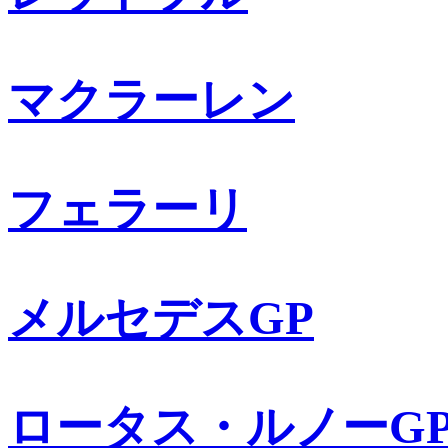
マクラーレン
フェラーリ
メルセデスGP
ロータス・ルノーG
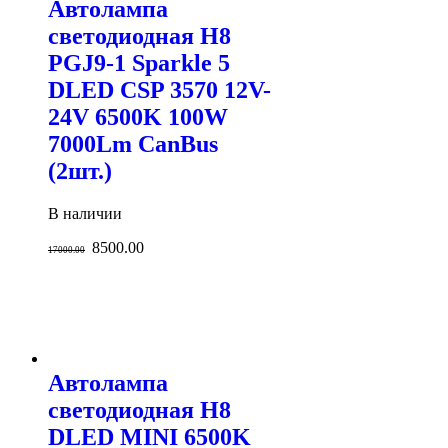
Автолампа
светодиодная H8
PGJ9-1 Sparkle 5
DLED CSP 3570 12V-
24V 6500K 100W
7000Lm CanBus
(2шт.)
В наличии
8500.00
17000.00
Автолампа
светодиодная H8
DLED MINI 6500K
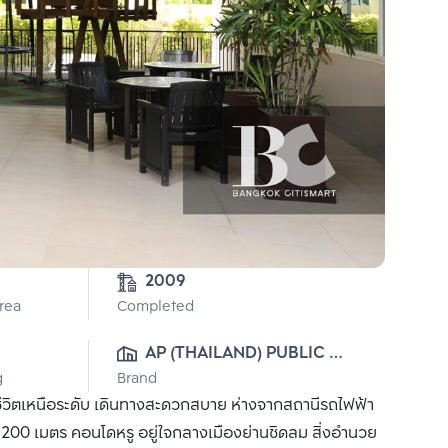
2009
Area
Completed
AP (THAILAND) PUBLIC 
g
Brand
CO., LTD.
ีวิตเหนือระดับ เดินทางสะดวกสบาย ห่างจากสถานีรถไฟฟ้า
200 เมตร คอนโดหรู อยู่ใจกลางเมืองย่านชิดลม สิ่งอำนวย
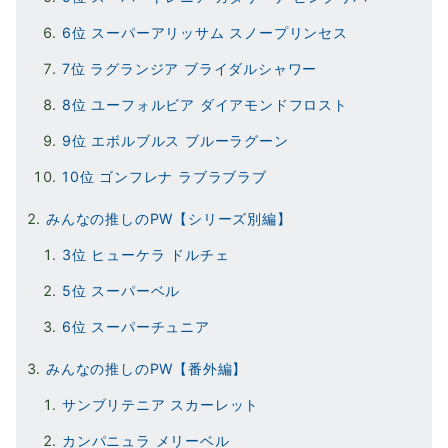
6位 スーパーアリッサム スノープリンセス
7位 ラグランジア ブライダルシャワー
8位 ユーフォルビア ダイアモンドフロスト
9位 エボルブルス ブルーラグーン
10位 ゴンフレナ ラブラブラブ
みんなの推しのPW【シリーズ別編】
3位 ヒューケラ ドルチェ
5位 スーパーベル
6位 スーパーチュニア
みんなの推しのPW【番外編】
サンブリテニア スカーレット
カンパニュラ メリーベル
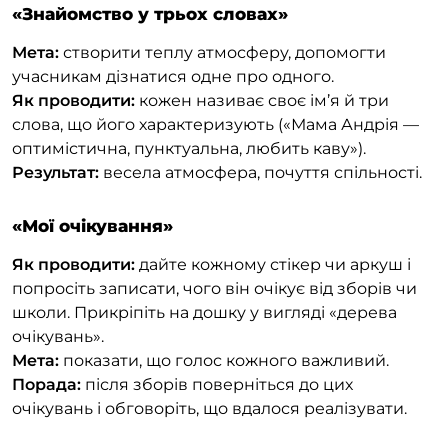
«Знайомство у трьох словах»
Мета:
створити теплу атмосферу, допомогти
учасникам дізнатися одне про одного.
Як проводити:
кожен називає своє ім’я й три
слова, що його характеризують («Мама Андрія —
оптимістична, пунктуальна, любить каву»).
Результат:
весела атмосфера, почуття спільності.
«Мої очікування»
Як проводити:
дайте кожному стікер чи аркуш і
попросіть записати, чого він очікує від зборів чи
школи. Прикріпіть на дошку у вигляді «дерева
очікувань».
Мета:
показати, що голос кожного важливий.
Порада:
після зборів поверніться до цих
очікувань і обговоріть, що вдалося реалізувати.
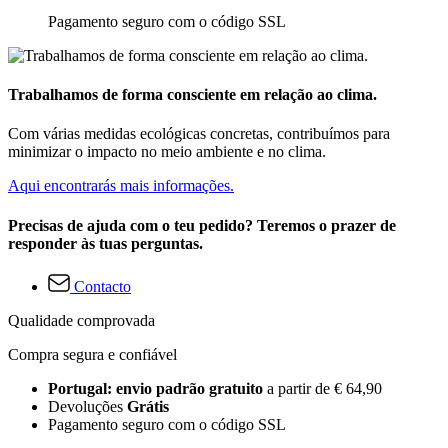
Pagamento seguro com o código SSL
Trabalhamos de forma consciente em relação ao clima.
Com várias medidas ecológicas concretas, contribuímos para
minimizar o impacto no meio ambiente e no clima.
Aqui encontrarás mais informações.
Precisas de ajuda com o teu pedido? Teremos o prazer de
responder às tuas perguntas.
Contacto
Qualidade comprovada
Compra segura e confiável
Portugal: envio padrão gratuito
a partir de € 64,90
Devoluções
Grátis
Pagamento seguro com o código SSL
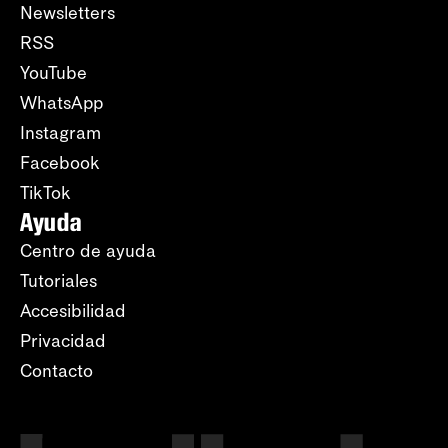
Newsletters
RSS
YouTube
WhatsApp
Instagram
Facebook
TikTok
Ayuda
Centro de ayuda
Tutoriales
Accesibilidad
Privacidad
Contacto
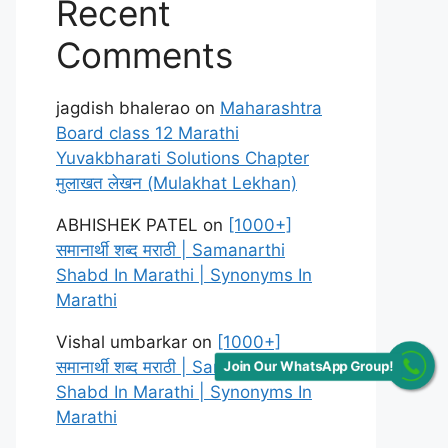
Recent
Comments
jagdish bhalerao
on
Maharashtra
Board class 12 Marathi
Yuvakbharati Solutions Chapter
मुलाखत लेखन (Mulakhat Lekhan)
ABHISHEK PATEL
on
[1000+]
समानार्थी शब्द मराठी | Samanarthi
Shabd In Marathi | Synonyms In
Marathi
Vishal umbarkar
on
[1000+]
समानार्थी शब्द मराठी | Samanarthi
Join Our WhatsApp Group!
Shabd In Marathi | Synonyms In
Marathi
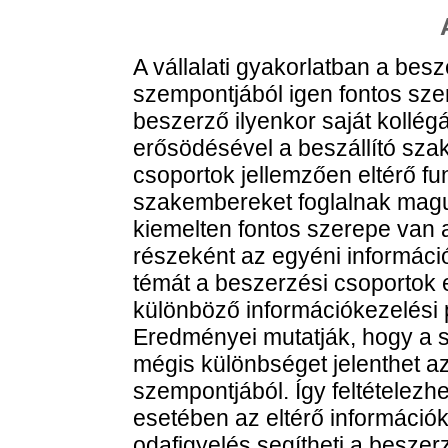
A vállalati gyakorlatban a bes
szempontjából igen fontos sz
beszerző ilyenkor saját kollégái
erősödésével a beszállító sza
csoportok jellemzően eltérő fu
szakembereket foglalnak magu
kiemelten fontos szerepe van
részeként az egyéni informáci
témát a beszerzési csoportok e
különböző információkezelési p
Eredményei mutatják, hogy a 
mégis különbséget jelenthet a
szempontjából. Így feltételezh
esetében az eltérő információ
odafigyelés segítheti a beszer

__What is required__.
What is needed is an exact copy of the entries above, with no images in it.

__Result__.
マクラーレン
フェラーリ
メルセデスGP
ロータス・ルノーG
Автолампа
светодиодная H8
PGJ9-1 Sparkle 5
DLED CSP 3570 12V-
24V 6500K 100W
7000Lm CanBus
(2шт.)
В наличии
8500.00
17000.00
Автолампа
светодиодная H8
DLED MINI 6500K
2009
Area
Completed
AP (THAILAND) PUBLIC 
g
Brand
CO., LTD.
ีวิตเหนือระดับ เดินทางสะดวกสบาย ห่างจากสถานีรถไฟฟ้า
200 เมตร คอนโดหรู อยู่ใจกลางเมืองย่านชิดลม สิ่งอำนวย
6位 スーパーアリッサム スノープリンセス
7位 ラグランジア ブライダルシャワー
8位 ユーフォルビア ダイアモンドフロスト
9位 エボルブルス ブルーラグーン
10位 ゴンフレナ ラブラブラブ
みんなの推しのPW【シリーズ別編】
3位 ヒューケラ ドルチェ
5位 スーパーベル
6位 スーパーチュニア
みんなの推しのPW【番外編】
サンブリテニア スカーレット
カンパニュラ メリーベル
«Знайомство у трьох словах»
Мета:
створити теплу атмосферу, допомогти
учасникам дізнатися одне про одного.
Як проводити:
кожен називає своє ім’я й три
слова, що його характеризують («Мама Андрія —
оптимістична, пунктуальна, любить каву»).
Результат:
весела атмосфера, почуття спільності.
«Мої очікування»
Як проводити:
дайте кожному стікер чи аркуш і
попросіть записати, чого він очікує від зборів чи
школи. Прикріпіть на дошку у вигляді «дерева
очікувань».
Мета:
показати, що голос кожного важливий.
Порада:
після зборів поверніться до цих
очікувань і обговоріть, що вдалося реалізувати.
Pagamento seguro com o código SSL
Trabalhamos de forma consciente em relação ao clima.
Com várias medidas ecológicas concretas, contribuímos para
minimizar o impacto no meio ambiente e no clima.
Aqui encontrarás mais informações.
Precisas de ajuda com o teu pedido? Teremos o prazer de
responder às tuas perguntas.
Contacto
Qualidade comprovada
Compra segura e confiável
Portugal: envio padrão gratuito
a partir de € 64,90
Devoluções
Grátis
Pagamento seguro com o código SSL
Newsletters
RSS
YouTube
WhatsApp
Instagram
Facebook
TikTok
Ayuda
Centro de ayuda
Tutoriales
Accesibilidad
Privacidad
Contacto
Recent
Comments
jagdish bhalerao
on
Maharashtra
Board class 12 Marathi
Yuvakbharati Solutions Chapter
मुलाखत लेखन (Mulakhat Lekhan)
ABHISHEK PATEL
on
[1000+]
समानार्थी शब्द मराठी | Samanarthi
Shabd In Marathi | Synonyms In
Marathi
Vishal umbarkar
on
[1000+]
समानार्थी शब्द मराठी | Samanarthi
Join Our WhatsApp Group!
Shabd In Marathi | Synonyms In
Marathi
A vállalati gyakorlatban a bes
szempontjából igen fontos sz
beszerző ilyenkor saját kollégái
erősödésével a beszállító sza
csoportok jellemzően eltérő fu
szakembereket foglalnak magu
kiemelten fontos szerepe van
részeként az egyéni informáci
témát a beszerzési csoportok e
különböző információkezelési p
Eredményei mutatják, hogy a 
mégis különbséget jelenthet a
szempontjából. Így feltételezh
esetében az eltérő információ
odafigyelés segítheti a beszer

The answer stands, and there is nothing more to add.